The Beauty of Capturing Childhood Moments in the Messy Middle of Parenthood
The bedroom my husband and I share is currently covered in tins of paint and half cleaned brushes in plastic pots. There’s masking tape on the windows and walls ensuring the carefully chosen colour of the woodwork doesn’t splatter where it shouldn’t. It is not an uncommon scene in homes around the country - a suspended state of DIY.
There’s still many more coats of paint required (why does the promised one coat never work?) so our bedroom sanctuary will be looking like this a while longer. My husband asks before he turns out the light, ‘You are going to do some more painting tomorrow aren’t you?’

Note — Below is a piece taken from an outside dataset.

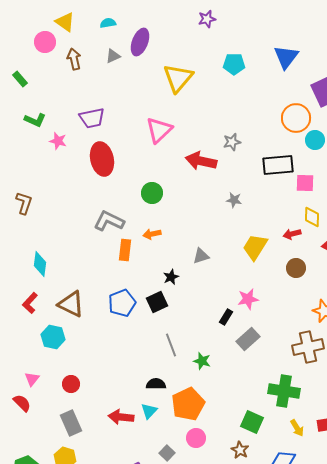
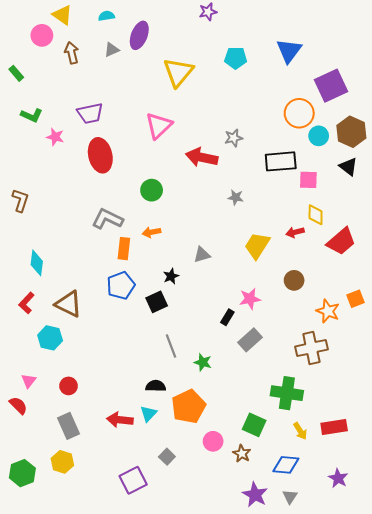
brown circle: (296, 268) -> (294, 280), moved
blue pentagon: (122, 303) -> (121, 285), moved
pink circle: (196, 438) -> (213, 441), moved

He’s not checking up on me (well not much anyway), more he’s hoping for some kind of reassurance that I haven’t grown bored of the current project on my to do list. about to find some other more interesting task to concentrate on.
It is true that I am an excellent starter of projects. I get very excited with ideas, pinning to all the Pinterest boards, shopping for supplies and hunting on Facebook Marketplace. Because of this, I understand his wariness for how long our bedroom will look like a half built set, however his need to get things finalized isn’t just that. It’s also because of his unease with what I call the ‘messy middle’. The ‘gets worse before it gets better’ part of a project.
I don’t think I coined that phrase. I’m pretty sure I’ve heard it before and even if I haven’t I don’t think the discomfort of the messy middle is unusual at all. It’s what lead to shows like ’60 Second Makeover’ or the click you finger transformations on Instagram. Fast forwarding the mess of the middle is something we all wish we could do isn’t it?
While continuing with my painting the next day, I was thinking about the idea of the messy middle some more. I realized that we are also right bang in the messy middle of parenthood. That bit missing in the before and after pictures – no longer raising babies, surrounded by nappies and bottles – nor are we crying as we drop gawky eighteen year olds off at university. With two almost nine year old’s I am most definitely in the trenches of the messy middle.
I’m at that bit of parenthood where my boys yell that they hate me in a fit of frustration, and then ask if I can cuddle them to sleep. Where they instinctively reach for my hand as we cross over the road but are quick to drop it just before we reach the school gate and their friends. Those precious evenings to myself are almost gone as bedtimes have been pushed later and yet I am still likely to be woken in the night by a bad dream or monsters under the bed. There’s the constant monitoring of screen time and playground politics and academic struggles to think about. Oh yes, the messy middle is as hard and rewarding as any other part of parenthood.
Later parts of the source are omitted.